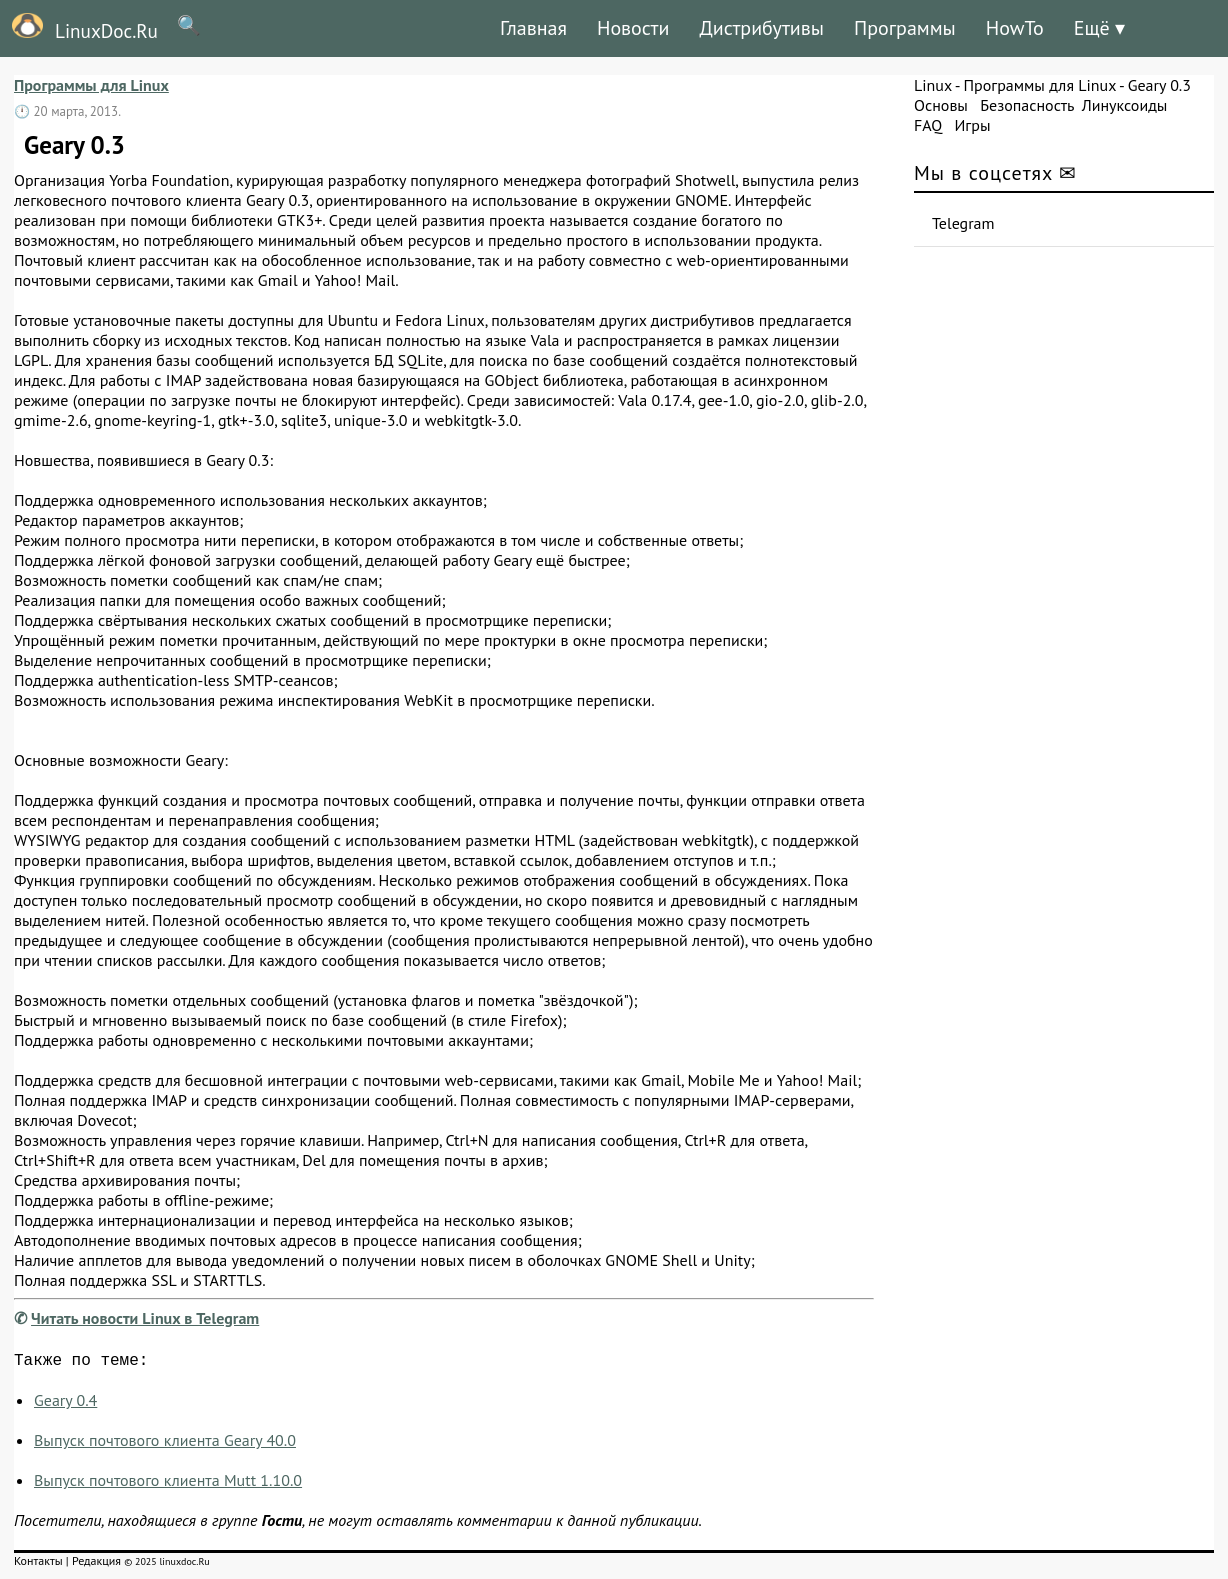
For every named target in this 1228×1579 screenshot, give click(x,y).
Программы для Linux (91, 85)
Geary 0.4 (65, 1404)
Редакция (96, 1564)
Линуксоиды (1125, 105)
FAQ (928, 125)
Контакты (38, 1564)
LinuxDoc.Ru (79, 28)
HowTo (1015, 28)
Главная (533, 28)
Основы (941, 105)
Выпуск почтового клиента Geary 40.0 (165, 1444)
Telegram (963, 223)
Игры (972, 125)
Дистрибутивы (761, 28)
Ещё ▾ (1099, 28)
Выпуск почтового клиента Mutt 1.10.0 (168, 1484)
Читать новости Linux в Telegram (145, 1318)
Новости (633, 28)
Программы (905, 28)
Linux (933, 85)
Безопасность (1027, 105)
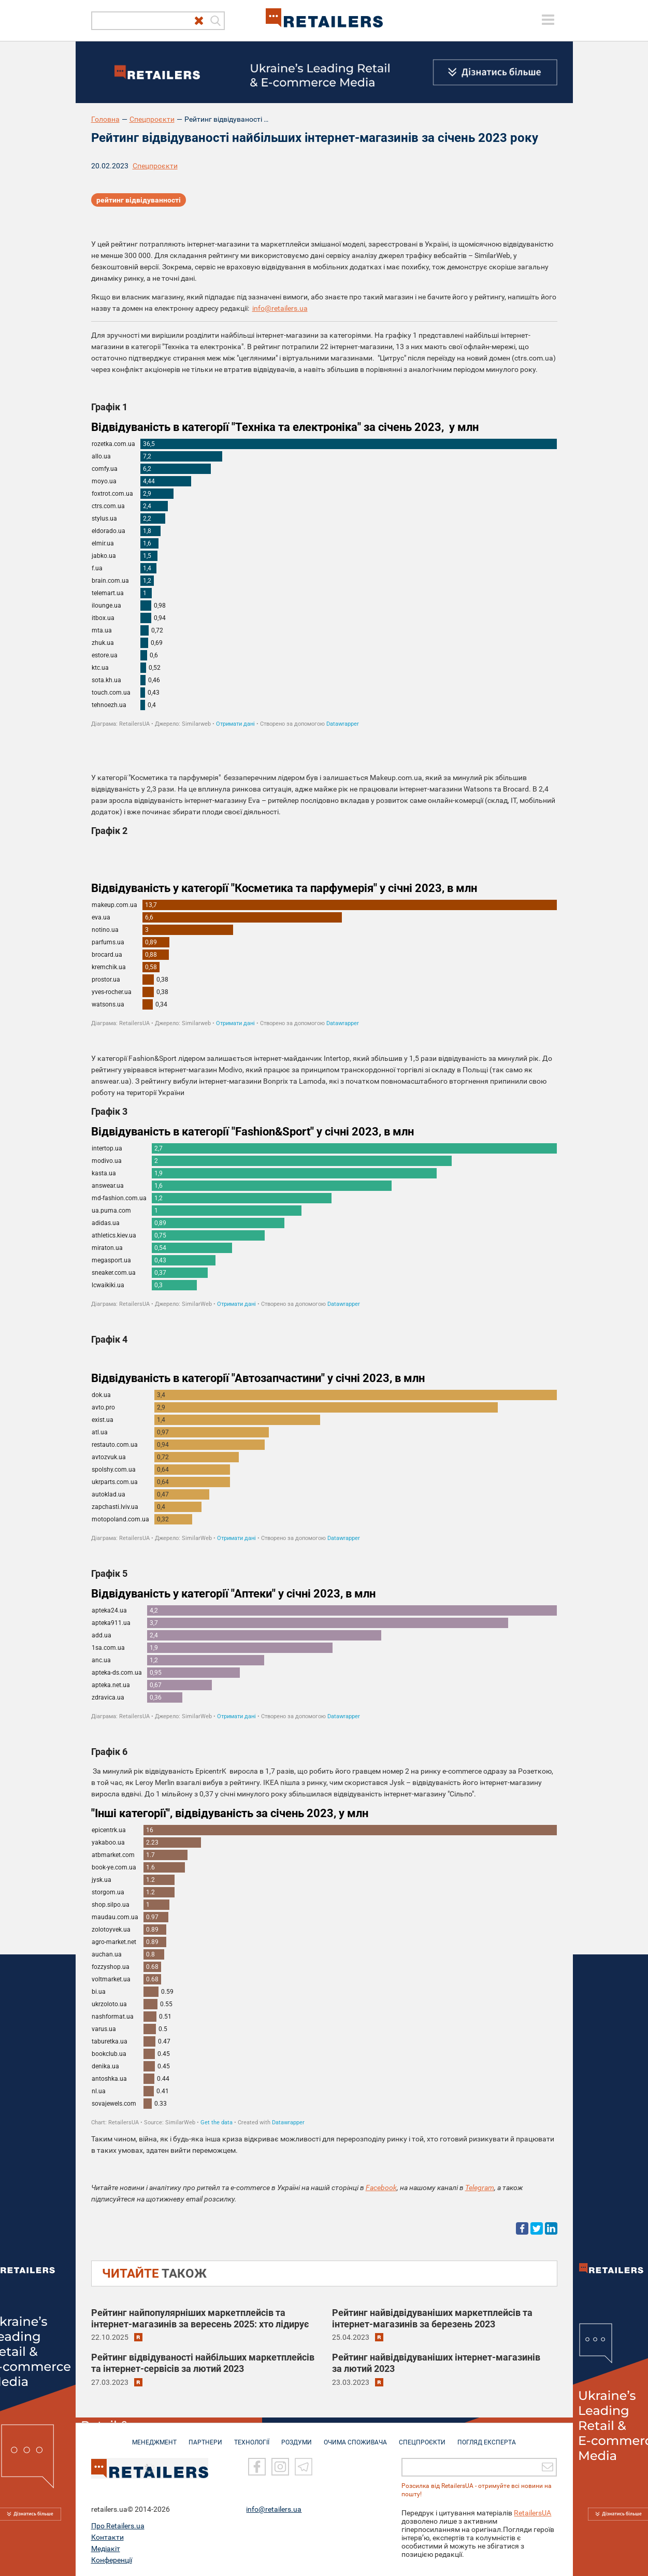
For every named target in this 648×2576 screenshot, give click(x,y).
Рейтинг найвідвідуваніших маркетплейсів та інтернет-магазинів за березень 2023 (432, 2318)
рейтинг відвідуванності (138, 200)
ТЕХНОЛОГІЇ (251, 2437)
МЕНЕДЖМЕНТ (154, 2437)
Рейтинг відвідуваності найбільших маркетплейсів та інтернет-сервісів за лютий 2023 (202, 2363)
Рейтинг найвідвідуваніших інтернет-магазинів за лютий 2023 (436, 2363)
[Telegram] (303, 2467)
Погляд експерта (486, 2437)
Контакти (107, 2537)
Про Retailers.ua (118, 2526)
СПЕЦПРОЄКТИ (422, 2437)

• **YOUR GOAL**
Report each line above that includes the string "this".

• **EXERCISE ANSWER**
For every named target in this 1228×1579 screenshot, give click(x,y).
For every named target in this 648×2576 screenshot, give click(x,y).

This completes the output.